____ DATA LISTING

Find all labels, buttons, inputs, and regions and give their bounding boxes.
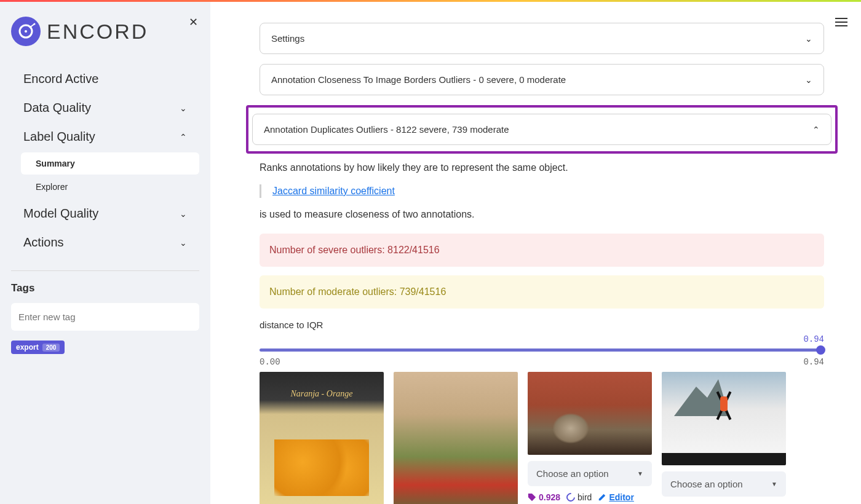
closeness-label: Annotation Closeness To Image Borders Ou… (271, 74, 566, 85)
export-label: export (16, 343, 39, 352)
chevron-down-icon: ⌄ (180, 238, 187, 248)
caret-down-icon: ▼ (637, 470, 643, 477)
duplicates-highlight: Annotation Duplicates Outliers - 8122 se… (246, 105, 838, 154)
score-tag: 0.928 (528, 492, 560, 502)
nav-data-quality[interactable]: Data Quality ⌄ (11, 93, 199, 122)
tag-icon (528, 493, 536, 502)
sidebar-nav: Encord Active Data Quality ⌄ Label Quali… (0, 65, 210, 257)
class-label: bird (577, 492, 592, 502)
editor-link[interactable]: Editor (598, 492, 633, 502)
option-placeholder: Choose an option (536, 468, 609, 479)
slider-label: distance to IQR (260, 320, 824, 330)
iqr-slider[interactable]: 0.94 0.00 0.94 (260, 336, 824, 364)
thumbnail-image (528, 372, 652, 455)
description-text-2: is used to measure closeness of two anno… (260, 209, 824, 220)
thumbnail-image (394, 372, 518, 504)
slider-min: 0.00 (260, 357, 280, 367)
nav-sub-summary[interactable]: Summary (21, 152, 199, 175)
thumbnail-row: Naranja - Orange Choose an option ▼ (260, 372, 824, 504)
svg-point-1 (25, 30, 27, 33)
tags-title: Tags (11, 282, 199, 294)
skier-shape (720, 396, 728, 411)
nav-label: Actions (23, 235, 64, 250)
app-title[interactable]: Encord Active (11, 65, 199, 93)
image-overlay-text: Naranja - Orange (260, 389, 384, 399)
class-icon (565, 491, 577, 503)
settings-panel[interactable]: Settings ⌄ (260, 23, 824, 54)
thumbnail-image: Naranja - Orange (260, 372, 384, 504)
nav-label-quality[interactable]: Label Quality ⌃ (11, 122, 199, 151)
tags-section: Tags export 200 (0, 282, 210, 354)
hamburger-icon[interactable] (835, 15, 847, 29)
chevron-down-icon: ⌄ (805, 34, 812, 44)
close-icon[interactable]: ✕ (189, 15, 198, 29)
severe-alert: Number of severe outliers: 8122/41516 (260, 234, 824, 267)
nav-actions[interactable]: Actions ⌄ (11, 228, 199, 257)
score-value: 0.928 (539, 492, 560, 502)
chevron-up-icon: ⌃ (812, 125, 820, 135)
logo-mark-icon (11, 17, 41, 46)
editor-label: Editor (609, 492, 633, 502)
thumb-meta-row: 0.928 bird Editor (528, 492, 652, 502)
nav-model-quality[interactable]: Model Quality ⌄ (11, 199, 199, 228)
pencil-icon (598, 493, 606, 502)
nav-label: Data Quality (23, 101, 91, 115)
thumb-card[interactable]: Choose an option ▼ (662, 372, 786, 504)
chevron-down-icon: ⌄ (180, 103, 187, 113)
export-count-badge: 200 (42, 344, 60, 352)
slider-thumb[interactable] (816, 345, 825, 355)
reference-block: Jaccard similarity coefficient (260, 184, 824, 198)
duplicates-body: Ranks annotations by how likely they are… (260, 162, 824, 504)
thumb-card[interactable]: Naranja - Orange (260, 372, 384, 504)
caret-down-icon: ▼ (771, 481, 777, 487)
option-placeholder: Choose an option (670, 479, 743, 489)
duplicates-panel[interactable]: Annotation Duplicates Outliers - 8122 se… (252, 114, 831, 145)
main-content: Settings ⌄ Annotation Closeness To Image… (210, 2, 861, 504)
slider-current-value: 0.94 (803, 334, 824, 344)
class-tag: bird (566, 492, 592, 502)
divider (11, 270, 199, 271)
thumb-card[interactable]: Choose an option ▼ 0.928 bird (528, 372, 652, 504)
nav-label: Label Quality (23, 130, 95, 144)
tag-input[interactable] (11, 303, 199, 331)
option-select[interactable]: Choose an option ▼ (662, 471, 786, 497)
brand-logo: ENCORD (11, 17, 199, 46)
settings-label: Settings (271, 33, 304, 44)
option-select[interactable]: Choose an option ▼ (528, 461, 652, 486)
svg-point-2 (34, 23, 36, 25)
chevron-up-icon: ⌃ (180, 132, 187, 142)
moderate-alert: Number of moderate outliers: 739/41516 (260, 275, 824, 309)
closeness-panel[interactable]: Annotation Closeness To Image Borders Ou… (260, 64, 824, 95)
export-button[interactable]: export 200 (11, 341, 65, 354)
description-text: Ranks annotations by how likely they are… (260, 162, 824, 173)
sidebar: ✕ ENCORD Encord Active Data Quality ⌄ La… (0, 2, 210, 504)
duplicates-label: Annotation Duplicates Outliers - 8122 se… (264, 124, 509, 135)
jaccard-link[interactable]: Jaccard similarity coefficient (272, 186, 395, 196)
brand-name: ENCORD (47, 20, 148, 44)
nav-sub-explorer[interactable]: Explorer (21, 176, 199, 198)
chevron-down-icon: ⌄ (805, 75, 812, 85)
slider-track (260, 348, 824, 352)
slider-max: 0.94 (803, 357, 824, 367)
thumbnail-image (662, 372, 786, 465)
nav-label: Model Quality (23, 207, 98, 221)
thumb-card[interactable] (394, 372, 518, 504)
chevron-down-icon: ⌄ (180, 209, 187, 219)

________

Leave the images aside and return the records above exactly as written.

Find all labels, buttons, inputs, and regions and give their bounding boxes.
closeness-label: Annotation Closeness To Image Borders Ou… (271, 74, 566, 85)
export-label: export (16, 343, 39, 352)
chevron-down-icon: ⌄ (180, 238, 187, 248)
caret-down-icon: ▼ (637, 470, 643, 477)
duplicates-highlight: Annotation Duplicates Outliers - 8122 se… (246, 105, 838, 154)
score-tag: 0.928 (528, 492, 560, 502)
nav-data-quality[interactable]: Data Quality ⌄ (11, 93, 199, 122)
tag-icon (528, 493, 536, 502)
sidebar-nav: Encord Active Data Quality ⌄ Label Quali… (0, 65, 210, 257)
class-label: bird (577, 492, 592, 502)
editor-link[interactable]: Editor (598, 492, 633, 502)
option-placeholder: Choose an option (536, 468, 609, 479)
slider-label: distance to IQR (260, 320, 824, 330)
iqr-slider[interactable]: 0.94 0.00 0.94 (260, 336, 824, 364)
thumbnail-image (528, 372, 652, 455)
description-text-2: is used to measure closeness of two anno… (260, 209, 824, 220)
thumbnail-image (394, 372, 518, 504)
slider-min: 0.00 (260, 357, 280, 367)
nav-sub-summary[interactable]: Summary (21, 152, 199, 175)
thumbnail-row: Naranja - Orange Choose an option ▼ (260, 372, 824, 504)
svg-point-1 (25, 30, 27, 33)
tags-title: Tags (11, 282, 199, 294)
skier-shape (720, 396, 728, 411)
nav-label: Actions (23, 235, 64, 250)
app-title[interactable]: Encord Active (11, 65, 199, 93)
image-overlay-text: Naranja - Orange (260, 389, 384, 399)
class-icon (565, 491, 577, 503)
settings-panel[interactable]: Settings ⌄ (260, 23, 824, 54)
thumbnail-image: Naranja - Orange (260, 372, 384, 504)
nav-label-quality[interactable]: Label Quality ⌃ (11, 122, 199, 151)
tags-section: Tags export 200 (0, 282, 210, 354)
hamburger-icon[interactable] (835, 15, 847, 29)
chevron-down-icon: ⌄ (805, 34, 812, 44)
close-icon[interactable]: ✕ (189, 15, 198, 29)
severe-alert: Number of severe outliers: 8122/41516 (260, 234, 824, 267)
nav-actions[interactable]: Actions ⌄ (11, 228, 199, 257)
score-value: 0.928 (539, 492, 560, 502)
chevron-up-icon: ⌃ (812, 125, 820, 135)
logo-mark-icon (11, 17, 41, 46)
editor-label: Editor (609, 492, 633, 502)
thumb-meta-row: 0.928 bird Editor (528, 492, 652, 502)
nav-model-quality[interactable]: Model Quality ⌄ (11, 199, 199, 228)
pencil-icon (598, 493, 606, 502)
nav-label: Data Quality (23, 101, 91, 115)
thumb-card[interactable]: Choose an option ▼ (662, 372, 786, 504)
chevron-down-icon: ⌄ (180, 103, 187, 113)
export-count-badge: 200 (42, 344, 60, 352)
slider-thumb[interactable] (816, 345, 825, 355)
reference-block: Jaccard similarity coefficient (260, 184, 824, 198)
duplicates-body: Ranks annotations by how likely they are… (260, 162, 824, 504)
thumb-card[interactable]: Naranja - Orange (260, 372, 384, 504)
caret-down-icon: ▼ (771, 481, 777, 487)
option-placeholder: Choose an option (670, 479, 743, 489)
duplicates-panel[interactable]: Annotation Duplicates Outliers - 8122 se… (252, 114, 831, 145)
main-content: Settings ⌄ Annotation Closeness To Image… (210, 2, 861, 504)
slider-current-value: 0.94 (803, 334, 824, 344)
class-tag: bird (566, 492, 592, 502)
divider (11, 270, 199, 271)
thumb-card[interactable]: Choose an option ▼ 0.928 bird (528, 372, 652, 504)
nav-label: Label Quality (23, 130, 95, 144)
tag-input[interactable] (11, 303, 199, 331)
option-select[interactable]: Choose an option ▼ (662, 471, 786, 497)
brand-logo: ENCORD (11, 17, 199, 46)
settings-label: Settings (271, 33, 304, 44)
option-select[interactable]: Choose an option ▼ (528, 461, 652, 486)
svg-point-2 (34, 23, 36, 25)
chevron-up-icon: ⌃ (180, 132, 187, 142)
moderate-alert: Number of moderate outliers: 739/41516 (260, 275, 824, 309)
closeness-panel[interactable]: Annotation Closeness To Image Borders Ou… (260, 64, 824, 95)
export-button[interactable]: export 200 (11, 341, 65, 354)
description-text: Ranks annotations by how likely they are… (260, 162, 824, 173)
sidebar: ✕ ENCORD Encord Active Data Quality ⌄ La… (0, 2, 210, 504)
duplicates-label: Annotation Duplicates Outliers - 8122 se… (264, 124, 509, 135)
jaccard-link[interactable]: Jaccard similarity coefficient (272, 186, 395, 196)
brand-name: ENCORD (47, 20, 148, 44)
nav-sub-explorer[interactable]: Explorer (21, 176, 199, 198)
chevron-down-icon: ⌄ (805, 75, 812, 85)
slider-track (260, 348, 824, 352)
slider-max: 0.94 (803, 357, 824, 367)
thumbnail-image (662, 372, 786, 465)
nav-label: Model Quality (23, 207, 98, 221)
thumb-card[interactable] (394, 372, 518, 504)
chevron-down-icon: ⌄ (180, 209, 187, 219)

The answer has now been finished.